# The proportion of twitter followers of handle X also following Y

#### dsurfingmark

##### New Member
OK, someone recently asked me what the probability that followers of Twitter handle X are also followers of Twitter handle Y. I used some R code (using the twitteR package) to get 47,000 followers from X and 61,000 followers of Y (the two handles have a LOT of followers). I created a vector and found that roughly 1200 data points were repeats (so 600 followers came up twice). My question now is, how do I find the proportion of shared followers. This is my reasoning:

p(A and B) = p(B)*p(A)

where the p(A and B) = probability of sampling someone who follows X and Y pages two times (once when sampling for X and once for the Y) = 1200/(61000+46000) = 1200/108000 = 0.011

p(A) = probability of sampling an X follower who also follows the Y

p(B) = the probability of sampling an Y follower who also follows the X

I am going to assume that p(A) = p(B).

so we can substitute 0.011 for p(A and B) and p(A) for p(B) to get:
0.011 = p(B)*p(B)

0.011 = p(B)^2

.104 = p(B) = p(A)
So, roughly 10% of X's followers also follow Y's. Am I correct in this line of reasoning? Is there anything I am missing?

#### Dason

I don't believe you are and I don't really follow any of your logic. But you have the data so you could just compute it directly: (# of people that follow both X and Y)/(# of people that follow X) will get you the proportion of X's followers that also follow Y. I couldn't completely follow your procedure but I think you're saying that there were 600 handles that were in both lists so that means the probability that an X follower also follows Y is 600/47000 which is roughly 1.3%

#### dsurfingmark

##### New Member
I don't believe you are and I don't really follow any of your logic. But you have the data so you could just compute it directly: (# of people that follow both X and Y)/(# of people that follow X) will get you the proportion of X's followers that also follow Y. I couldn't completely follow your procedure but I think you're saying that there were 600 handles that were in both lists so that means the probability that an X follower also follows Y is 600/47000 which is roughly 1.3%
Thanks for the reply. However, isn't there a pretty good chance that I sample someone from handle X that also follows handle Y, but that person was not in the handle Y sample? In that case, I would be underestimating the proportion of people who follow both. Does that make sense?

#### Dason

I thought you pulled all followers?

#### Dason

Do you know how many followers each handle has? And how did you get your sample? Post your code if you can.

#### dsurfingmark

##### New Member
So handle X has roughly 6,000,000 followers and Y has roughly 300,000.

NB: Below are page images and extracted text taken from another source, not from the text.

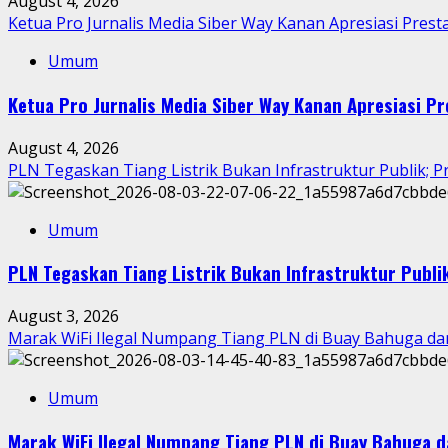
August 4, 2026
Ketua Pro Jurnalis Media Siber Way Kanan Apresiasi Prestas
Umum
Ketua Pro Jurnalis Media Siber Way Kanan Apresiasi Pre
August 4, 2026
PLN Tegaskan Tiang Listrik Bukan Infrastruktur Publik; P
Umum
PLN Tegaskan Tiang Listrik Bukan Infrastruktur Publik
August 3, 2026
Marak WiFi Ilegal Numpang Tiang PLN di Buay Bahuga d
Umum
Marak WiFi Ilegal Numpang Tiang PLN di Buay Bahuga 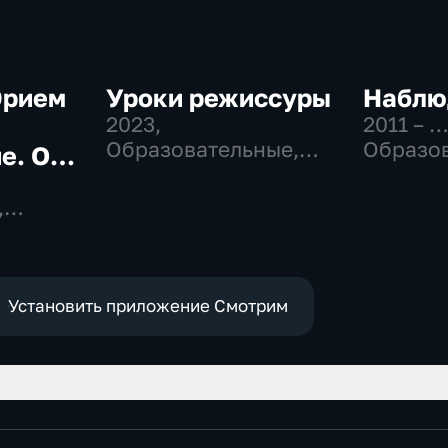
Юрием
Уроки режиссуры
Наблю
.
2023
,
2011 – 
Образовательные,
Образов
е. О
Музыкальные
Культур
ком
,
Установить приложение Смотрим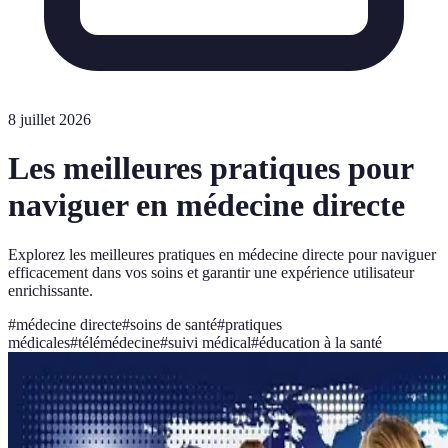
8 juillet 2026
Les meilleures pratiques pour
naviguer en médecine directe
Explorez les meilleures pratiques en médecine directe pour naviguer
efficacement dans vos soins et garantir une expérience utilisateur
enrichissante.
#
médecine directe
#
soins de santé
#
pratiques
médicales
#
télémédecine
#
suivi médical
#
éducation à la santé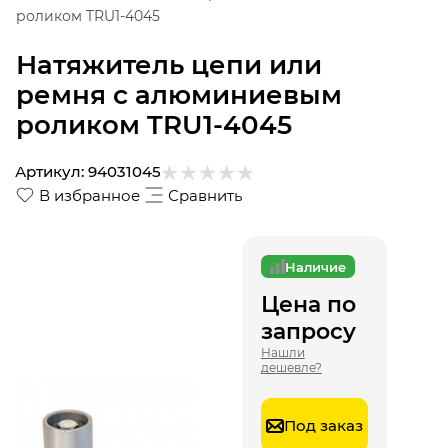
роликом TRU1-4045
Натяжитель цепи или
ремня с алюминиевым
роликом TRU1-4045
Артикул:
94031045
В избранное
Сравнить
Наличие
Цена по
запросу
Нашли
дешевле?
Под заказ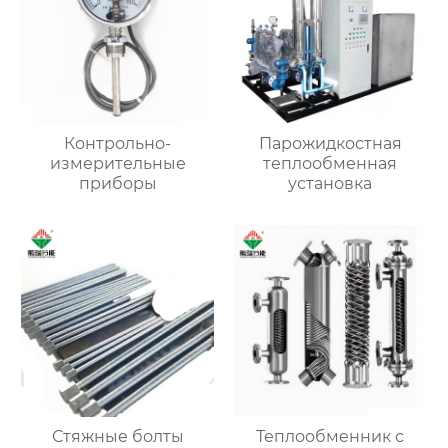
Контрольно-
Парожидкостная
измерительные
теплообменная
приборы
установка
Стяжные болты
Теплообменник с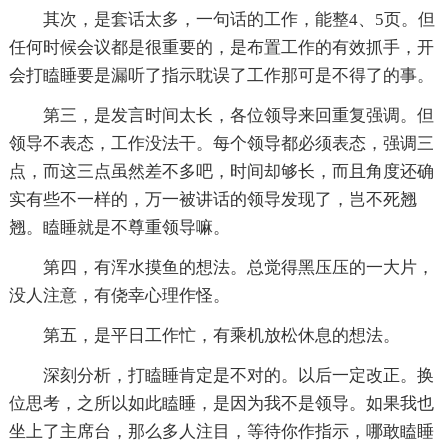
其次，是套话太多，一句话的工作，能整4、5页。但
任何时候会议都是很重要的，是布置工作的有效抓手，开
会打瞌睡要是漏听了指示耽误了工作那可是不得了的事。
第三，是发言时间太长，各位领导来回重复强调。但
领导不表态，工作没法干。每个领导都必须表态，强调三
点，而这三点虽然差不多吧，时间却够长，而且角度还确
实有些不一样的，万一被讲话的领导发现了，岂不死翘
翘。瞌睡就是不尊重领导嘛。
第四，有浑水摸鱼的想法。总觉得黑压压的一大片，
没人注意，有侥幸心理作怪。
第五，是平日工作忙，有乘机放松休息的想法。
深刻分析，打瞌睡肯定是不对的。以后一定改正。换
位思考，之所以如此瞌睡，是因为我不是领导。如果我也
坐上了主席台，那么多人注目，等待你作指示，哪敢瞌睡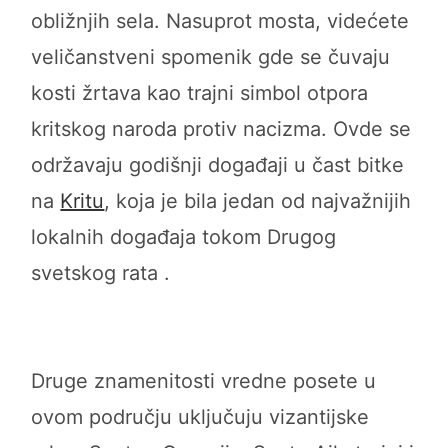
obližnjih sela. Nasuprot mosta, videćete
veličanstveni spomenik gde se čuvaju
kosti žrtava kao trajni simbol otpora
kritskog naroda protiv nacizma. Ovde se
održavaju godišnji događaji u čast bitke
na
Kritu
, koja je bila jedan od najvažnijih
lokalnih događaja tokom Drugog
svetskog rata .
Druge znamenitosti vredne posete u
ovom području uključuju vizantijske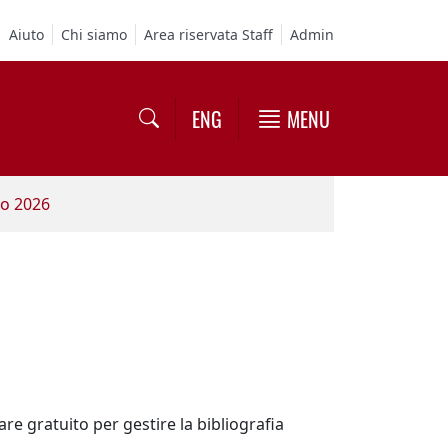
Aiuto
Chi siamo
Area riservata Staff
Admin
ENG
MENU
no 2026
ware gratuito per gestire la bibliografia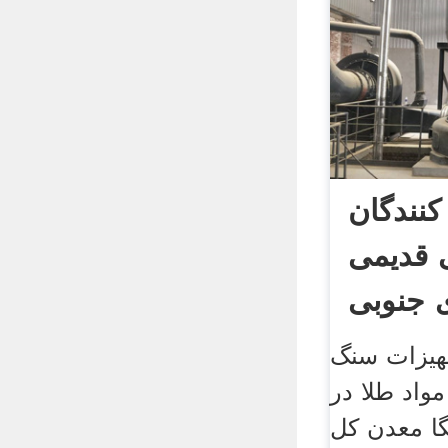
کنندگان
 قدیمی
ی جنوبی
جهیزات سنگ
مواد طلا در
گا معدن کل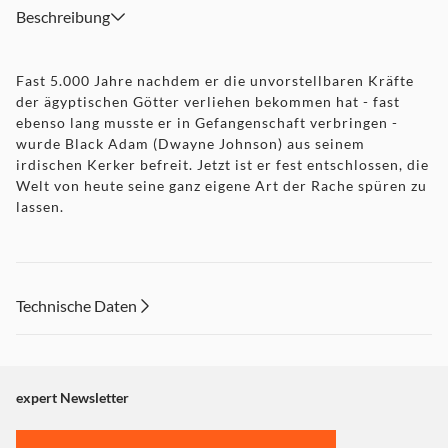
Beschreibung
Fast 5.000 Jahre nachdem er die unvorstellbaren Kräfte
der ägyptischen Götter verliehen bekommen hat - fast
ebenso lang musste er in Gefangenschaft verbringen -
wurde Black Adam (Dwayne Johnson) aus seinem
irdischen Kerker befreit. Jetzt ist er fest entschlossen, die
Welt von heute seine ganz eigene Art der Rache spüren zu
lassen.
Technische Daten
expert Newsletter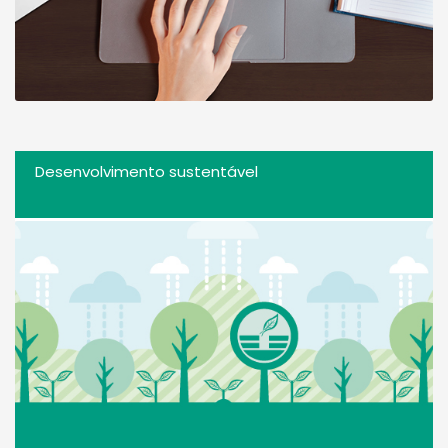
Desenvolvimento sustentável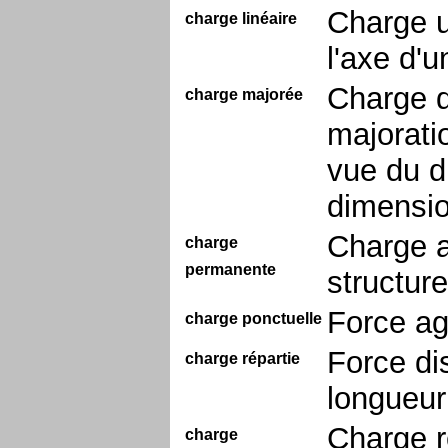
Charge u
charge linéaire
l'axe d'u
Charge d
charge majorée
majoratio
vue du d
dimensi
Charge a
charge
permanente
structure
Force ag
charge ponctuelle
Force di
charge répartie
longueur
Charge r
charge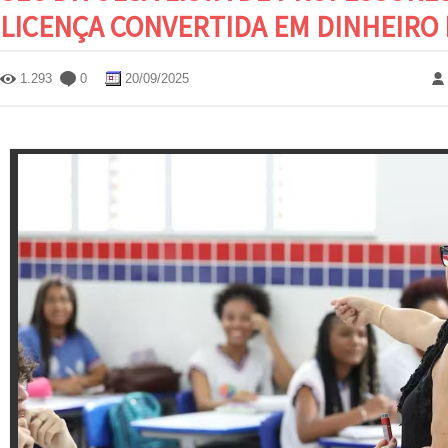
LICENÇA CONVERTIDA EM DINHEIRO 
1.293
0
20/09/2025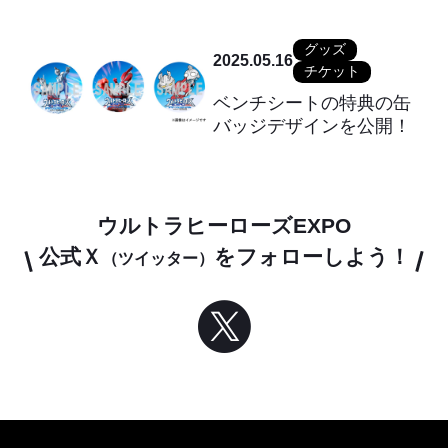
グッズ
2025.05.16
チケット
ベンチシートの特典の缶
バッジデザインを公開！
ウルトラヒーローズEXPO
公式Ｘ
をフォローしよう！
（ツイッター）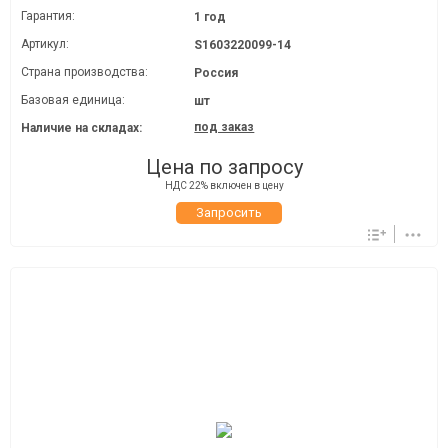
Гарантия:
1 год
Артикул:
S1603220099-14
Страна производства:
Россия
Базовая единица:
шт
под заказ
Наличие на складах:
Цена по запросу
НДС 22% включен в цену
Запросить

Here is the code (using twitteR package in R and data.table). The handle names have been replaced by X and Y

X <- getUser("X") #get information for X
X_follower_IDs <- X$getFollowers(retryOnRateLimit = 300) #get a sample of their followers (I stopped after a few minutes because it took so long - hence only 47,000 followers) Xfollowerdf <- rbindlist(lapply(X_follower_IDs, as.data.frame)) #convert to data frame Y <- getUser("Y") Y_follower_IDs <- Y$getFollowers(retryOnRateLimit = 300) #Again, I stopped after a few minutes, and got about 61000 followers
Yfollowerdf <- rbindlist(lapply(Y_follower_IDs, as.data.frame))
combineddf <- data.frame(
followers = c(Yfollowerdf$screenName, Xfollowerdf$screenName),
Y = c(rep("Y", length(Yfollowerdf$screenName)), rep("X", length(Xfollowerdf$screenName))))